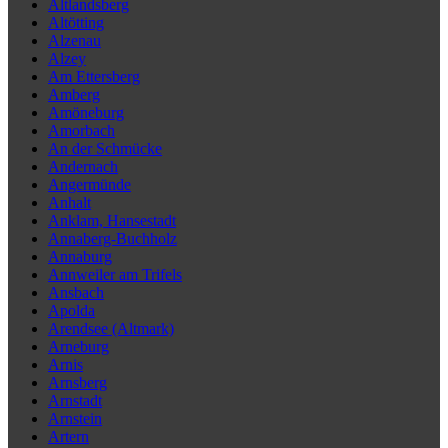
Altlandsberg
Altötting
Alzenau
Alzey
Am Ettersberg
Amberg
Amöneburg
Amorbach
An der Schmücke
Andernach
Angermünde
Anhalt
Anklam, Hansestadt
Annaberg-Buchholz
Annaburg
Annweiler am Trifels
Ansbach
Apolda
Arendsee (Altmark)
Arneburg
Arnis
Arnsberg
Arnstadt
Arnstein
Artern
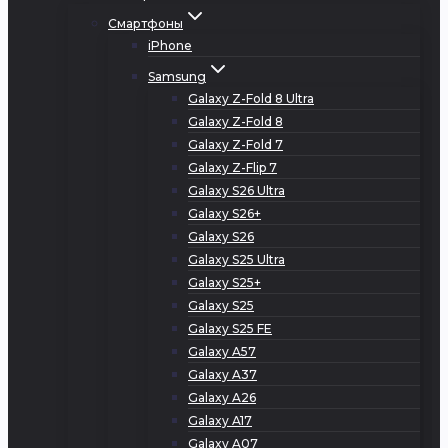
Смартфоны
iPhone
Samsung
Galaxy Z-Fold 8 Ultra
Galaxy Z-Fold 8
Galaxy Z-Fold 7
Galaxy Z-Flip 7
Galaxy S26 Ultra
Galaxy S26+
Galaxy S26
Galaxy S25 Ultra
Galaxy S25+
Galaxy S25
Galaxy S25 FE
Galaxy A57
Galaxy A37
Galaxy A26
Galaxy A17
Galaxy A07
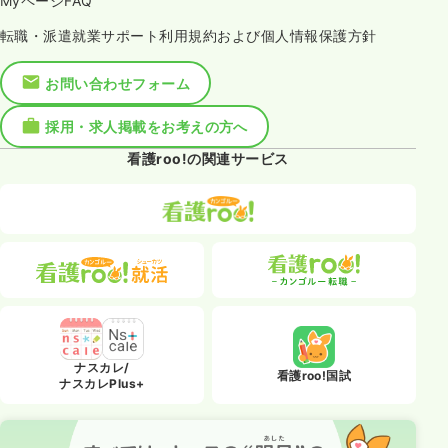
MyページFAQ
転職・派遣就業サポート利用規約および個人情報保護方針
お問い合わせフォーム
採用・求人掲載をお考えの方へ
看護roo!の関連サービス
ナスカレ/
看護roo!国試
ナスカレPlus+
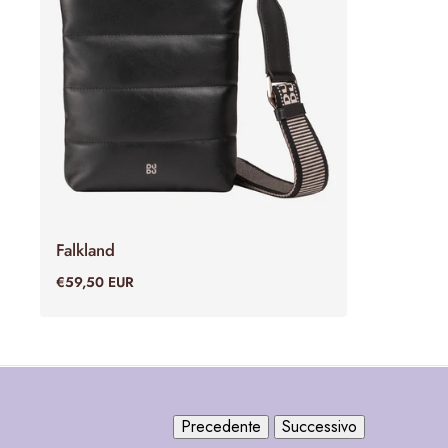
Falkland
ADD TO CART
€59,50 EUR
Precedente
Successivo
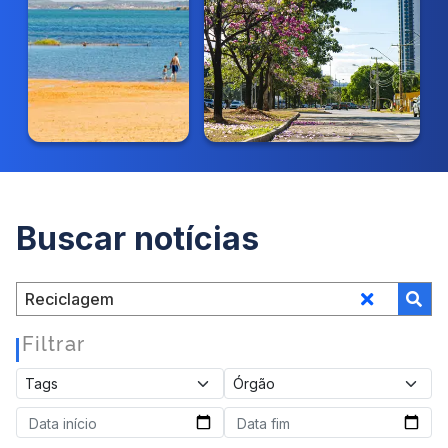
Buscar notícias
Filtrar
|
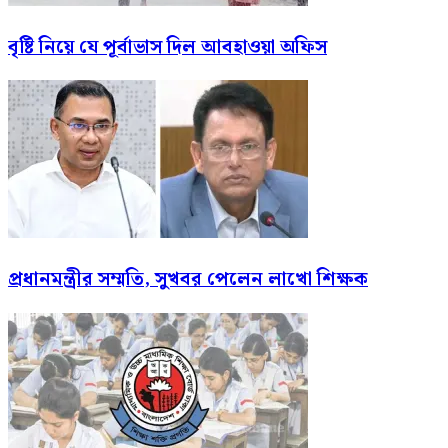
বৃষ্টি নিয়ে যে পূর্বাভাস দিল আবহাওয়া অফিস
প্রধানমন্ত্রীর সম্মতি, সুখবর পেলেন লাখো শিক্ষক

* * * *

Problem requirements —
Pictures aside, give the data again exactly as it appears.

Answer below —
Altlandsberg
Altötting
Alzenau
Alzey
Am Ettersberg
Amberg
Amöneburg
Amorbach
An der Schmücke
Andernach
Angermünde
Anhalt
Anklam, Hansestadt
Annaberg-Buchholz
Annaburg
Annweiler am Trifels
Ansbach
Apolda
Arendsee (Altmark)
Arneburg
Arnis
Arnsberg
Arnstadt
Arnstein
Artern
Смартфоны
iPhone
Samsung
Galaxy Z-Fold 8 Ultra
Galaxy Z-Fold 8
Galaxy Z-Fold 7
Galaxy Z-Flip 7
Galaxy S26 Ultra
Galaxy S26+
Galaxy S26
Galaxy S25 Ultra
Galaxy S25+
Galaxy S25
Galaxy S25 FE
Galaxy A57
Galaxy A37
Galaxy A26
Galaxy A17
Galaxy A07
MyページFAQ
転職・派遣就業サポート利用規約および個人情報保護方針
お問い合わせフォーム
採用・求人掲載をお考えの方へ
看護roo!の関連サービス
ナスカレ/
看護roo!国試
ナスカレPlus+
Falkland
ADD TO CART
€59,50 EUR
Precedente
Successivo
Buscar notícias
Filtrar
|
বৃষ্টি নিয়ে যে পূর্বাভাস দিল আবহাওয়া অফিস
প্রধানমন্ত্রীর সম্মতি, সুখবর পেলেন লাখো শিক্ষক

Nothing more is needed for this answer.